Hugh McGinnis


Hugh McGinnis emigrated from Ireland to America in 1887, he lived in New York and St Louis, Missouri with his sister prior to enlisting in the U.S. Army in 1890. He was a twenty-year-old private in Co. K, 1st Battalion, 7th Cavalry during the Wounded Knee Massacre, where he was wounded twice.
When he died he was the last survivor of the 7th Cavalry at Wounded Knee. McGinnis wrote an extensive account of his experiences at Wounded Knee which was published in Real West Magazine in January 1966:
The screams of mothers as machine gun bullets tore their bodies apart. The curses of the Indian warriors, fighting machine guns and cannons with old muskets, knives and tomahawks, being cut down in rows by demon-crazed white soldiers.

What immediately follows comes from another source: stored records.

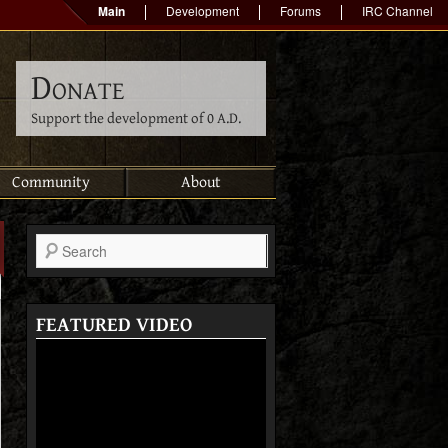
Main
Development
Forums
IRC Channel
Donate
Support the development of 0 A.D.
Community
About
Search
FEATURED VIDEO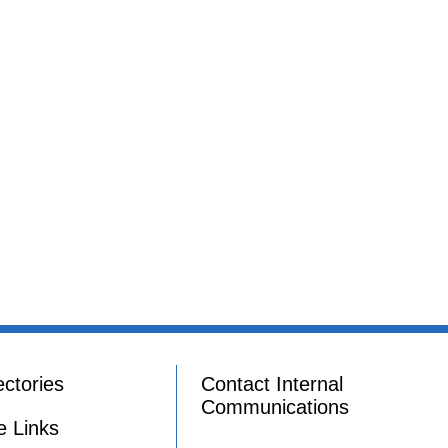
ectories
Contact Internal
Communications
e Links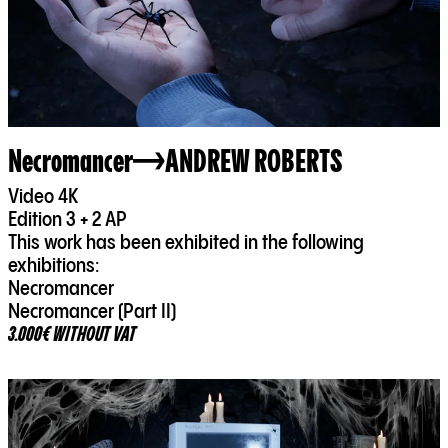
Necromancer
ANDREW ROBERTS
Video 4K
Edition 3 + 2 AP
This work has been exhibited in the following
exhibitions:
Necromancer
Necromancer (Part II)
3.000€ WITHOUT VAT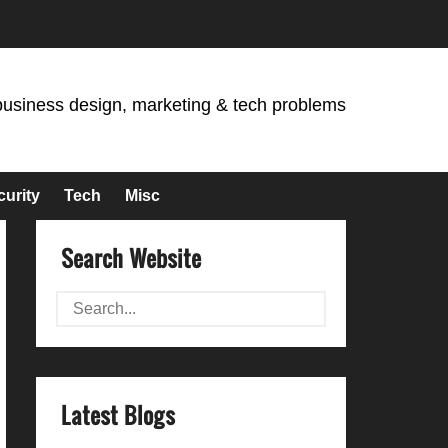
business design, marketing & tech problems
curity
Tech
Misc
Search Website
Latest Blogs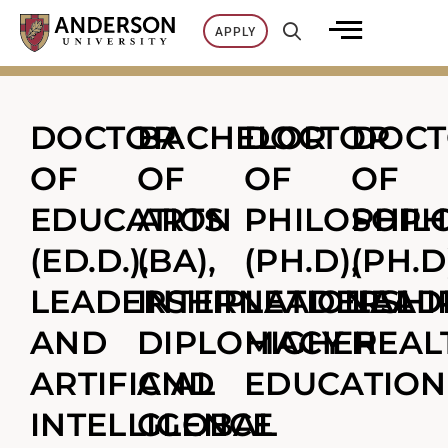
Skip
APPLY
to
content
DOCTOR
BACHELOR
DOCTOR
DOC
OF
OF
OF
OF
EDUCATION
ARTS
PHILOSOPH
PHIL
(ED.D.),
(BA),
(PH.D),
(PH.D
LEADERSHIP
INTERNATIONAL
LEADERSHIP
LEAD
AND
DIPLOMACY
HIGHER
HEAL
ARTIFICIAL
AND
EDUCATION
INTELLIGENCE
GLOBAL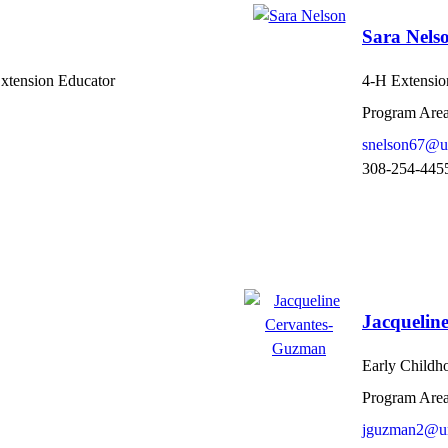
Sara Nels
Extension Educator
4-H Extension
Program Area
snelson67@u
308-254-445
Jacquelin
Early Childh
Program Area
jguzman2@un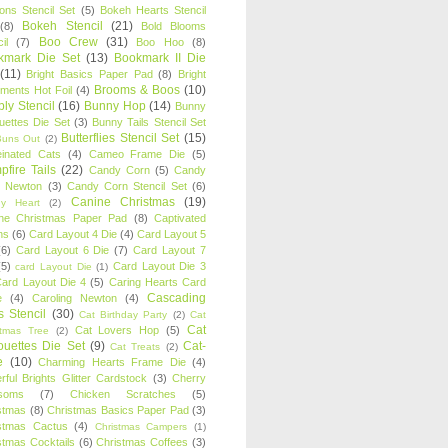
oons Stencil Set
(5)
Bokeh Hearts Stencil
Bokeh Stencil
(21)
(8)
Bold Blooms
Boo Crew
(31)
il
(7)
Boo Hoo
(8)
kmark Die Set
(13)
Bookmark II Die
(11)
Bright Basics Paper Pad
(8)
Bright
Brooms & Boos
(10)
iments Hot Foil
(4)
ly Stencil
(16)
Bunny Hop
(14)
Bunny
ouettes Die Set
(3)
Bunny Tails Stencil Set
Butterflies Stencil Set
(15)
Buns Out
(2)
einated Cats
(4)
Cameo Frame Die
(5)
fire Tails
(22)
Candy Corn
(5)
Candy
n Newton
(3)
Candy Corn Stencil Set
(6)
Canine Christmas
(19)
y Heart
(2)
ne Christmas Paper Pad
(8)
Captivated
ns
(6)
Card Layout 4 Die
(4)
Card Layout 5
(6)
Card Layout 6 Die
(7)
Card Layout 7
(5)
Card Layout Die 3
card Layout Die
(1)
ard Layout Die 4
(5)
Caring Hearts Card
Cascading
e
(4)
Caroling Newton
(4)
s Stencil
(30)
Cat Birthday Party
(2)
Cat
Cat
Cat Lovers Hop
(5)
stmas Tree
(2)
ouettes Die Set
(9)
Cat-
Cat Treats
(2)
e
(10)
Charming Hearts Frame Die
(4)
rful Brights Glitter Cardstock
(3)
Cherry
soms
(7)
Chicken Scratches
(5)
stmas
(8)
Christmas Basics Paper Pad
(3)
stmas Cactus
(4)
Christmas Campers
(1)
stmas Cocktails
(6)
Christmas Coffees
(3)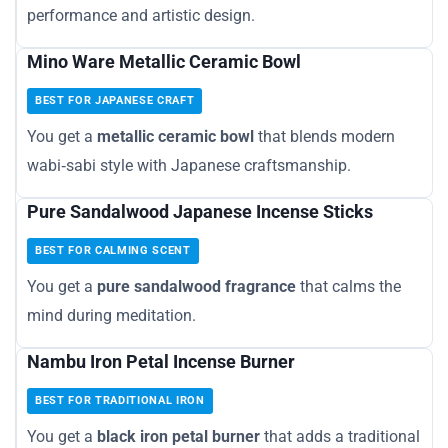
performance and artistic design.
Mino Ware Metallic Ceramic Bowl
BEST FOR JAPANESE CRAFT
You get a
metallic ceramic bowl
that blends modern
wabi‑sabi style with Japanese craftsmanship.
Pure Sandalwood Japanese Incense Sticks
BEST FOR CALMING SCENT
You get a
pure sandalwood fragrance
that calms the
mind during meditation.
Nambu Iron Petal Incense Burner
BEST FOR TRADITIONAL IRON
You get a
black iron petal burner
that adds a traditional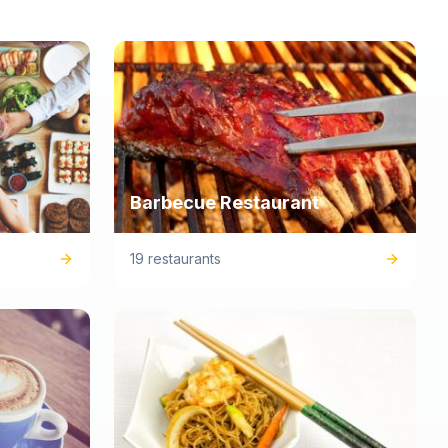
Barbecue Restaurant
19 restaurants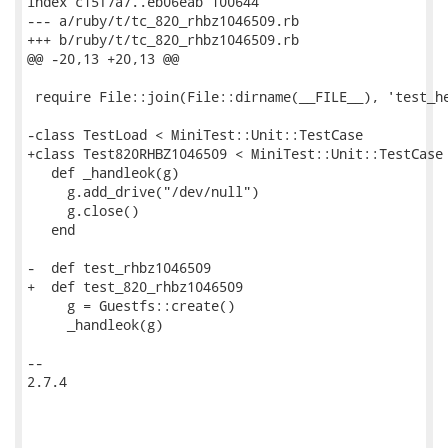
index c15f7a7..eb06eab 100644

--- a/ruby/t/tc_820_rhbz1046509.rb

+++ b/ruby/t/tc_820_rhbz1046509.rb

@@ -20,13 +20,13 @@

 require File::join(File::dirname(__FILE__), 'test_he
-class TestLoad < MiniTest::Unit::TestCase

+class Test820RHBZ1046509 < MiniTest::Unit::TestCase

   def _handleok(g)

     g.add_drive("/dev/null")

     g.close()

   end

-  def test_rhbz1046509

+  def test_820_rhbz1046509

     g = Guestfs::create()

     _handleok(g)

-- 

2.7.4
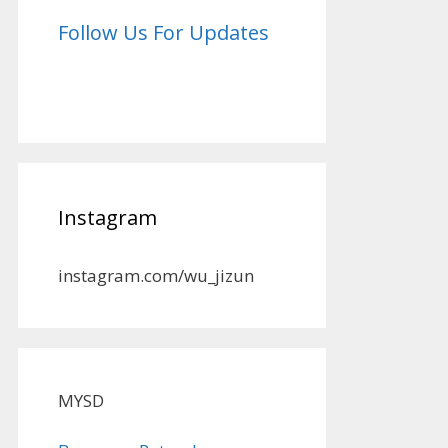
Follow Us For Updates
Instagram
instagram.com/wu_jizun
MYSD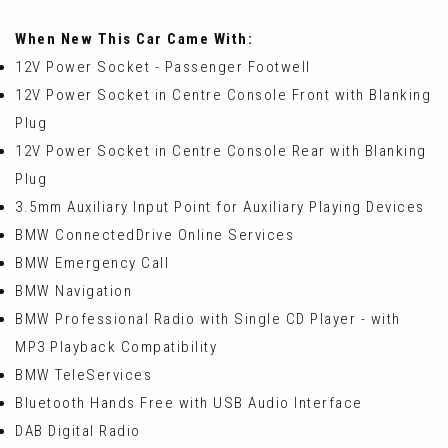
When New This Car Came With:
12V Power Socket - Passenger Footwell
12V Power Socket in Centre Console Front with Blanking
Plug
12V Power Socket in Centre Console Rear with Blanking
Plug
3.5mm Auxiliary Input Point for Auxiliary Playing Devices
BMW ConnectedDrive Online Services
BMW Emergency Call
BMW Navigation
BMW Professional Radio with Single CD Player - with
MP3 Playback Compatibility
BMW TeleServices
Bluetooth Hands Free with USB Audio Interface
DAB Digital Radio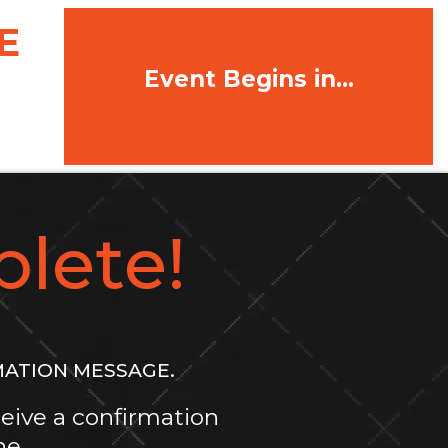
E
Event Begins in...
lete!
MATION MESSAGE.
eive a confirmation
ne.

All this happened seventy-four years ago at Wounded Knee Creek where soldiers of the 7th cavalry massacred in cold blood Indian men, women and children. I am now ninety-four, the last surviving member of Troop K, 7th Cavalry. The seventy-four years have never completely erased the ghastly horror of that scene and I still awake at night from nightmarish dreams of that massacre. The news that I am the only surviving member of the 7th Cavalry at that massacre brings back many memories to me.